We found that using electroanalytical controls, we can get a direct measure, especially of the psychoactive component, Delta-9-THC. The problem was the other non psychoactive component (CBD). Over time, especially during the pandemic, a lot of work went into saliva testing. So we learned from that and readapted it to our platform. 

So it really was just about trying to simplify cannabinoid readings and making it accessible for everyone? 
Yeah, the way I see this is, we all try to hack our own bodies, right–understand how we are metabolizing things and what’s happening. That’s what a continuous glucose monitor does. It exactly tells you how your glucose is. 

You don’t need to be a diabetic to want to understand your metabolism and improve peak performance, right? The amount of cannabis you’re consuming matters, especially in the medical case. Those are the kind of things that interest me in trying to understand, solve and build objective tools that help people better understand what’s happening.

When it comes to dosing, most industry advice boils down to start with a low dosage, wait 30-60 minutes and see how you feel. Is CannibiSenS intended to improve upon this method? 
I see it as the first step. That’s why it needs to be a self-monitoring device–something that they could use at home. They don’t need to collect and ship off the sample somewhere and get a lab analytical grade output. 

That’s how I have envisioned the utility of this platform. Because truly understanding metabolism, I think, is the key .

How do other minor cannabinoids and terpenes factor in? Is this a factor in CannibiSenS?  
This is an ongoing effort. [Cannabis consumption] is actually a very complex and heterogeneous response profile. If you can add them all in, then we can truly give you a total profile of psychoactivity and when the signal will start to drop.

We’re not yet there, but you are kind of, in a sense, reading my mind.

With a 94 percent accuracy, is that enough to qualify as a viable DWI test option, or are improvements required?
More than accuracy, we have to focus on precision. Can we hit that 94 percent consistently across the heterogeneity in a population? That has to be resolved. And that level of precision in the testing is important as long as you can maintain that accuracy of the 94 percent.

Yes, there is that error of six percent. How do you factor that out? Is that something that would require a second test? Where exactly is that error coming from? Resolving those issues are critical if such a test has to be adopted for something like a DWI. 

You have to build precision into it. But this is the first device that actually shows promise.

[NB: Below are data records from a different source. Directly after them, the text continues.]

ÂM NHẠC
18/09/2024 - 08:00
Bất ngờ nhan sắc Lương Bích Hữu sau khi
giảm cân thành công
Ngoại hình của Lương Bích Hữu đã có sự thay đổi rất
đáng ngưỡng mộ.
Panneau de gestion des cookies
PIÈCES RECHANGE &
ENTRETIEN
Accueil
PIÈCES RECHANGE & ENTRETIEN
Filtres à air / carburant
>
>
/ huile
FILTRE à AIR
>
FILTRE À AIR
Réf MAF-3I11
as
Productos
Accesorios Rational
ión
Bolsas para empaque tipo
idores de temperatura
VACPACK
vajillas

Because in reality, you’ve done nothing to dilute the saliva. You’re using it exactly as it is. And that means that realistically, that sensor interface has both the sensitivity as well as the specificity for the target. 

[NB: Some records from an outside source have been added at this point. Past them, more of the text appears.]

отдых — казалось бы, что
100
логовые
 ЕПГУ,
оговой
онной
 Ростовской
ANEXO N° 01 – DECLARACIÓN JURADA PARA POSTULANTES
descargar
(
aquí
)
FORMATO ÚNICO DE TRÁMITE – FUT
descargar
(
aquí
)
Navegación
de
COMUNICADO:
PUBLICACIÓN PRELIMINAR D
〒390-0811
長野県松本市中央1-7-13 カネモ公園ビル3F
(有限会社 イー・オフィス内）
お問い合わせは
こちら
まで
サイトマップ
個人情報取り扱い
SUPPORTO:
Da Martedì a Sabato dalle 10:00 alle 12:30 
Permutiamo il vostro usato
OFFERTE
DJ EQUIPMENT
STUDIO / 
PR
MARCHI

Now it’s a matter of engineering in intelligence to be further able to resolve those thresholds. So, I see this as an opportunity, but I don’t see that as the only use case. Ultimately the tool is agnostic to the application and you want this to work for whatever use.I think most of the need right now first is in medical use. 

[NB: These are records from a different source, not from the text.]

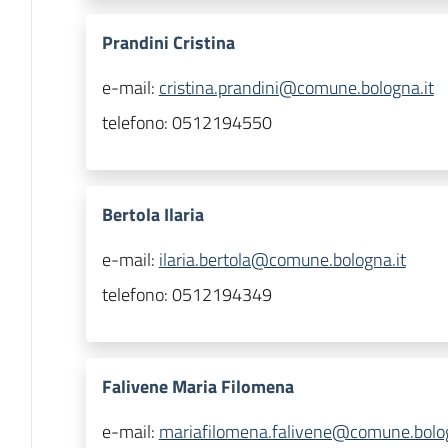
Prandini Cristina
e-mail:
cristina.prandini@comune.bologna.it
telefono:
0512194550
Bertola Ilaria
e-mail:
ilaria.bertola@comune.bologna.it
telefono:
0512194349
Falivene Maria Filomena
e-mail:
mariafilomena.falivene@comune.bolog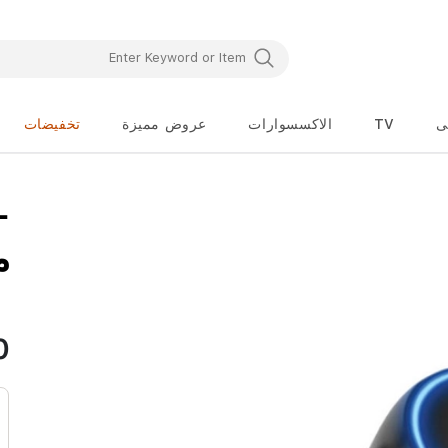
ى
TV
الاكسسوارات
عروض مميزة
تخفيضات
تخطي
إلى
بداية
معرض
C
الصور
0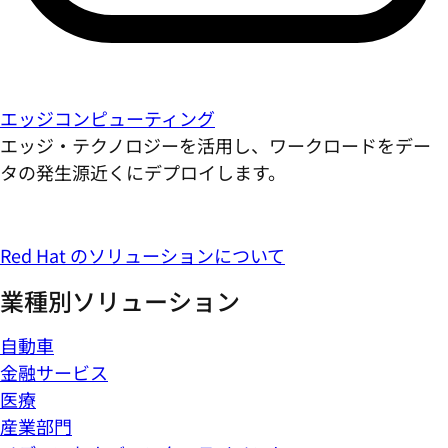
エッジコンピューティング
エッジ・テクノロジーを活用し、ワークロードをデー
タの発生源近くにデプロイします。
Red Hat のソリューションについて
業種別ソリューション
自動車
金融サービス
医療
産業部門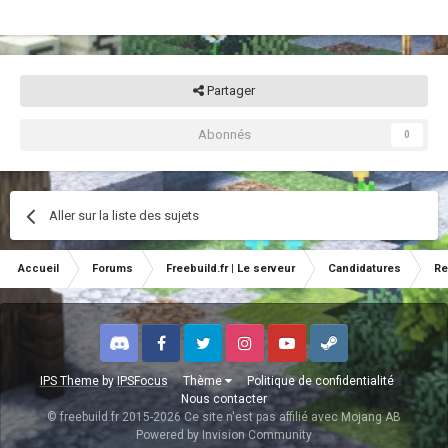
Partager
Abonnés
0
Aller sur la liste des sujets
Accueil
Forums
Freebuild.fr | Le serveur
Candidatures
Re
Discord
Facebook
Twitter
Instagram
Youtube
Steam
IPS Theme
by
IPSFocus
Thème
Politique de confidentialité
Nous contacter
© freebuild.fr 2015-2026 Ce site n'est pas affilié avec Mojang AB
Powered by Invision Community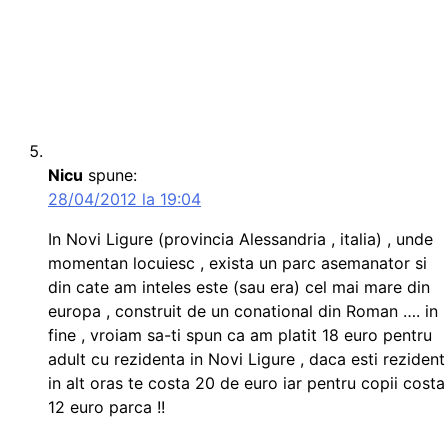
Nicu
spune:
28/04/2012 la 19:04
In Novi Ligure (provincia Alessandria , italia) , unde
momentan locuiesc , exista un parc asemanator si
din cate am inteles este (sau era) cel mai mare din
europa , construit de un conational din Roman …. in
fine , vroiam sa-ti spun ca am platit 18 euro pentru
adult cu rezidenta in Novi Ligure , daca esti rezident
in alt oras te costa 20 de euro iar pentru copii costa
12 euro parca !!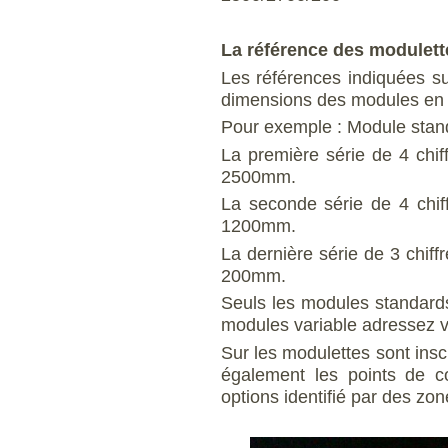
La référence des modulett
Les références indiquées su
dimensions des modules en ta
Pour exemple : Module sta
La première série de 4 chif
2500mm.
La seconde série de 4 chiff
1200mm.
La dernière série de 3 chiff
200mm.
Seuls les modules standard
modules variable adressez 
Sur les modulettes sont in
également les points de c
options identifié par des zon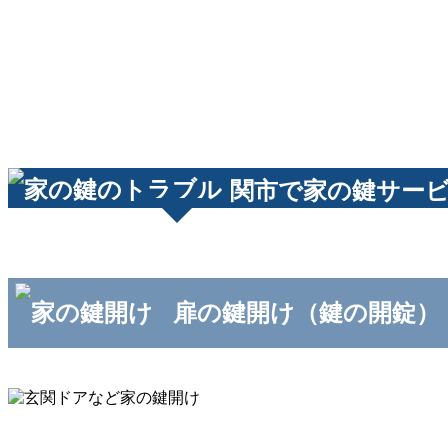
関市で家の鍵サー
扉の鍵開け（鍵の開錠）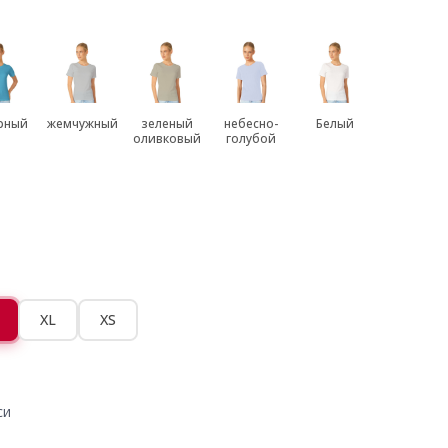
рный
жемчужный
зеленый
небесно-
Белый
оливковый
голубой
XL
XS
си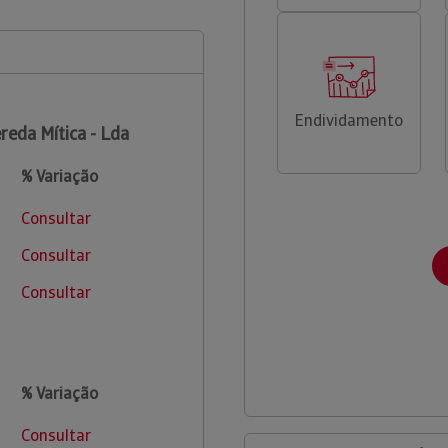
Endividamento
reda Mítica - Lda
% Variação
Consultar
Consultar
Consultar
% Variação
Consultar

I think some people will see this news and immediately say, ‘They found a cannabis DWI test and everything is solved now.’ 
It’s not something I decide. It’s not a mouse trap at all. That’s not the purpose. And perhaps if there is a need and there is all the regulation that says you have to build that, then this could be used in that space.

What’s been the response since the news was announced?
We’ve gotten support from the perspective of people wanting to build out the capability, scale it up. Those kinds of business folks are always interested. There’s of course a little bit of chatter, asking if the device is a mouse trap. Then there is a lot more, especially from researchers who are working with cannabis in the context of medical diseases, where you’re trying to understand what dose to give, especially to pediatric patients or to very vulnerable populations. Can we adapt and use this tool to find those questions and answers?